Auren (AURE3) prevê desalavancagem rápida com geração de caixa e descarta follow-on após compra da AES

Segundo o CEO da empresa, o que deve balizar a desalavancagem será a forte geração de caixa combinada com a entrada em operação de novos projetos de aproximadamente 700 megawatts (MW) de capacidade em 2024

Em teleconferência com analistas e investidores para tratar da aquisição da AES Brasil, os executivos da Auren Energia (AURE3) disseram que a geração forte de caixa da nova companhia permitirá a rápida desalavancagem, combinada ao pagamento recorrente de dividendos e sem necessidade de follow-on.

Pelo arranjo da transação, os acionistas da AES Brasil vão receber 100% em dinheiro, já que a empresa vai deixar o Brasil. A consultoria PSR apoiou a Auren na avaliação da transação.

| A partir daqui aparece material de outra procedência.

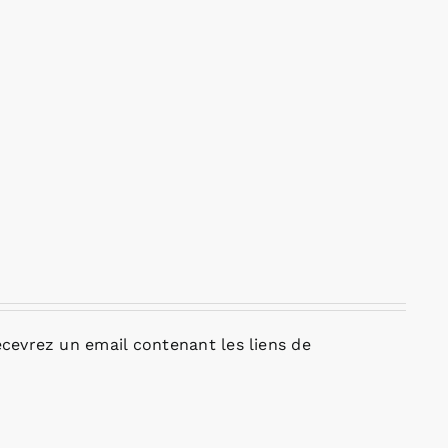
cevrez un email contenant les liens de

A AES já era uma empresa mais alavancada. Pela relação dívida líquida/Ebitda ajustado, a companhia encerrou o quarto trimestre de 2024 em 5,3 vezes, enquanto que a Auren tinha mais conforto no balanço e caixa disponível. Com o novo negócio, a Auren fica com alavancagem final de 4,9 vezes.

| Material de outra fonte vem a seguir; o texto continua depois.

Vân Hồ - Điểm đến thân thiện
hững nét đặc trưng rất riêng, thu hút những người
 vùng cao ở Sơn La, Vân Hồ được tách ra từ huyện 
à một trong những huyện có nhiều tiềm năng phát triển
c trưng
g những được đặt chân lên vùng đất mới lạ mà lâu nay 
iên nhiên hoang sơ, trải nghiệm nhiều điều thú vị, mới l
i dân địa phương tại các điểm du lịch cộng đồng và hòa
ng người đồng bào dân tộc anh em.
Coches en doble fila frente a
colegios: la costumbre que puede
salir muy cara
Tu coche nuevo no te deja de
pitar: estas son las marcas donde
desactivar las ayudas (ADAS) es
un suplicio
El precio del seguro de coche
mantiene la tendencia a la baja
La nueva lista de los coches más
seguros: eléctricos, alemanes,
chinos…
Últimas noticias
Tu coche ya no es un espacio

Segundo o CEO da empresa, Fabio Zanfelice, o que deve balizar a desalavancagem será a forte geração de caixa combinada com a entrada em operação de novos projetos de aproximadamente 700 megawatts (MW) de capacidade em 2024 e geração adicional de caixa associada. Além disso, alguns ativos da AES podem ser usados para reciclagem de capital, por não ter escala ou não ter geograficamente sinergia com a estratégica da Auren.

“A geração de caixa é 0,5 vezes Ebitda ajustado por ano. Então, em três anos, a gente chega na alavancagem ótima, entre 3 vezes e 3,5 vezes”, diz Zanfelice.

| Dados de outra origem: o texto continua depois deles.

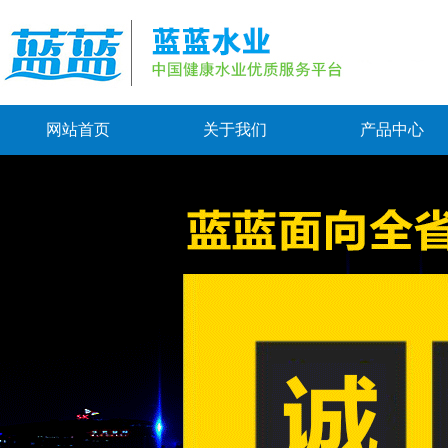
网站首页
关于我们
产品中心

O diretor financeiro e de relações com investidores, Mário Antônio Bertoncini, diz que a empresa já contratou quatro bancos para resgate de até R$ 5,4 bilhões para a liquidação desta operação e que a empresa estará preparada para quitação de dívidas.

“Não será preciso nenhum follow on, apesar de um maior nível de alavancagem, mas vamos desalavancar muito rápido”, afirma Bertoncini.

Com a incorporação, a nova Auren foca com um portfólio de 54% hidrelétrico, 36% eólico e 10% solar. As duas empresas tinham operações similares, já que as duas operam as mesmas fontes de energia e têm ativos concentrados em São Paulo e Nordeste, o que permite redução de R$ 120 milhões por ano com pessoal, material, serviços e outras despesas (PNSO).

Há um plano de recuperação da performance de alguns ativos da AES, que vão até 2032.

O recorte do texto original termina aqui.